It’s a new year and Class 15 is back together exploring Hawaii Agriculture. We are on Oahu and our theme for this seminar is Hawaii Agriculture in the context of food distribution, food systems, export, and its intersect with government. Today we visited the state legislature, and since we are in the opening week of this years legislative session, energy was high and everyone was primed to make a difference.
Being my first visit to the Hawaii State Legislature, I’m going to outline my top three lessons learned.
Lesson 1: The passion is there but there are still crucial needs. (a.k.a. money…)
We had the opportunity to meet with Scott Enright, the Chair of the Hawaii Department of Agriculture.

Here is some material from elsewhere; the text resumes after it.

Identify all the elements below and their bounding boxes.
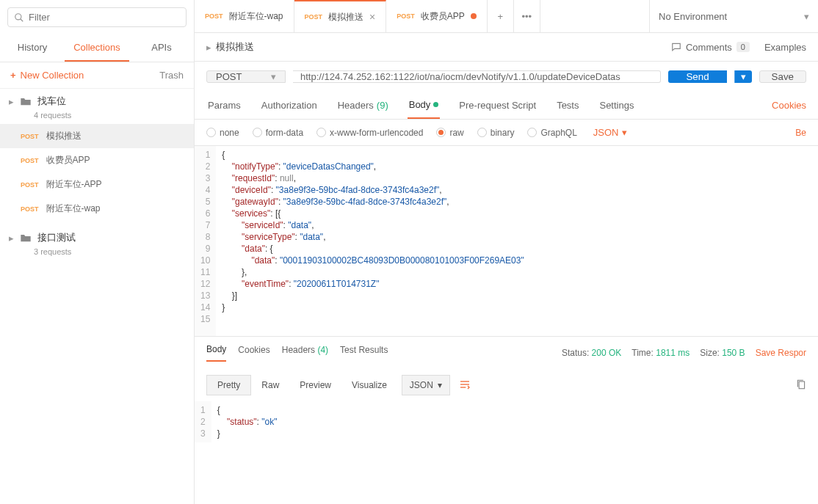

We had a very frank yet short conversation with Scott, but it was eye opening. Scott told us that the Department of Agriculture has 0.4% of the state budget and he also told us that in the legislature money is love. Frankly, if you receive money then they love you. So, what do we need to do to? We need to connect, weigh-in and talk with our representatives and senators to educate them on the needs of agriculture so we can see the love (a.k.a. money…) Scott stated, “We don’t have enough Aggies in the legislature.” So basically, get involved! Do your civic duty and try to move that .4% to .8% and drive progress. It will take work, but and if it’s not hard then it’s not worthwhile.
Lesson 2: The state has a huge responsibility with our land and the responsibility that goes with it.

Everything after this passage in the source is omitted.